Putin to be inaugurated for fourth term as President of Russia
Vladimir Putin is set to be sworn in for a fourth term as President of Russia after winning the election in March. He has been in power for 18 years, whether as President or Prime Minister, and opponents have likened his tenure to the reign of a tsar, or emperor, said a BBC News report on Monday.
Russian TV showed Putin, 65, leaving his Kremlin office and walking to the ceremony, down the corridors. Protesters holding a demonstration against his rule in Moscow and other Russian cities on Saturday were confronted by the riot police. More than 1,000 arrests are said to have been made in 19 cities. Nearly half of the reported arrests were in Moscow.
The biggest complaint among Russians surveyed by the Levada Centre, a major sociological research body, was that Putin had failed to reduce the wealth gap (the top complaint for 45 percent of respondents). Another big complaint (for 39 percent) was the failure to refund Russians who lost savings during market reforms.
Putin’s most praiseworthy achievement was restoring Russia’s world status as a great power (47 per cent), according to the poll. It was conducted last month among 1,600 Russians in 136 towns and cities. Compared with a similar poll in 2015, there was a doubling of complaints that Putin had failed to raise wages, pensions and benefits.
Putin was re-elected president with more than 76 per cent of the vote, his best-ever election performance, but widespread irregularities were reported by some international observers. Allegations of ballot-rigging had dogged previous elections too.
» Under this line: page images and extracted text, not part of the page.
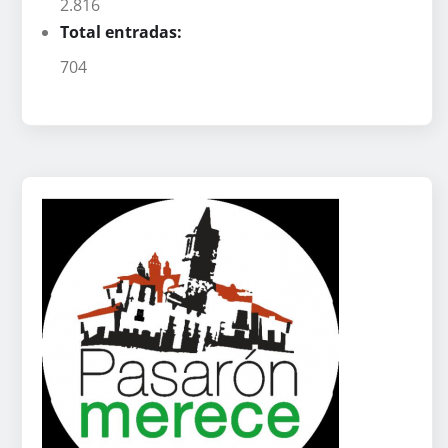
2.816
Total entradas:
704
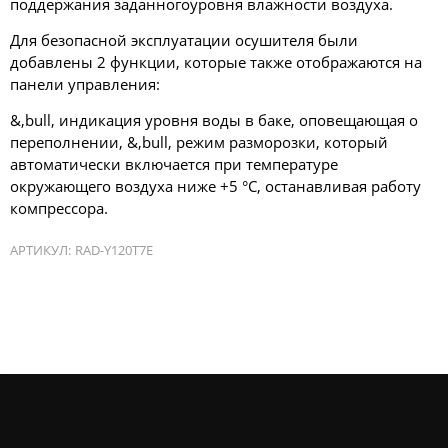
поддержания заданногоуровня влажности воздуха.
Для безопасной эксплуатации осушителя были
добавлены 2 функции, которые также отображаются на
панели управления:
&,bull, индикация уровня воды в баке, оповещающая о
переполнении, &,bull, режим разморозки, который
автоматически включается при температуре
окружающего воздуха ниже +5 °C, останавливая работу
компрессора.
АРТИКУЛ:
RAD-Y120T7E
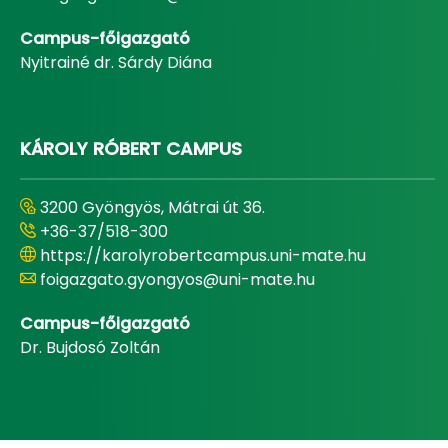
Campus-főigazgató
Nyitrainé dr. Sárdy Diána
KÁROLY RÓBERT CAMPUS
3200 Gyöngyös, Mátrai út 36.
+36-37/518-300
https://karolyrobertcampus.uni-mate.hu
foigazgato.gyongyos@uni-mate.hu
Campus-főigazgató
Dr. Bujdosó Zoltán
The country's best-known opposition leader, Alexei Navalny, was barred from standing against Putin on the grounds of a conviction for embezzlement which he denies and alleges was politically motivated. He was arrested briefly as he tried to join Saturday’s unauthorised protest rally in Moscow under the slogan “He’s not our tsar.”
Domestic opponents accuse Putin of undermining democracy in Russia — dubbed as “managed democracy” — to keep genuine Opposition parties out of Parliament and ensure that he and his allies retain power indefinitely. First elected President in 2000, Putin renewed his four-year term in 2004 before stepping aside in 2008 to serve as Prime Minister under his protege, Dmitry Medvedev, because by law he could serve only two consecutive terms.
Few doubted who was really in charge and in 2012, Putin returned as President, this time for a term of six years. When he reaches the end of his fourth term in 2024, he would have been in power for nearly a quarter of a century. That would still fall short of Soviet dictator Joseph Stalin’s 31 years in power or, indeed, the reigns of some Russian tsars such as Alexander II (26 years) and Nicholas I (30 years).
Ordinary Russians welcomed the stability associated with Putin’s early years in office when inflation was reined in and basic state functions, like the welfare system, were shored up. Separatist violence in the North Caucasus which had plagued the administration of Putin’s predecessor, the late Boris Yeltsin, was finally brought to a bloody end.
As prosperity grew, fuelled by oil and gas revenue, Putin oversaw an increase in state power, rolling back independent media as well as political freedoms. His decision to annex Crimea from Ukraine in 2014 sparked one of the biggest international crises since the Cold War, incurring Western sanctions which continue to this day.
Russia’s alleged interference in the 2016 US presidential election soured international relations even further, while this year saw Putin being accused by the UK of carrying out a nerve agent attack on its soil — allegations denied by Moscow.
Political analyst Dmitry Oreshkin told AFP news that Putin’s approach to the international community would have to change over his new term. “Russia hasn’t been so isolated since the Soviet war in Afghanistan,” he said.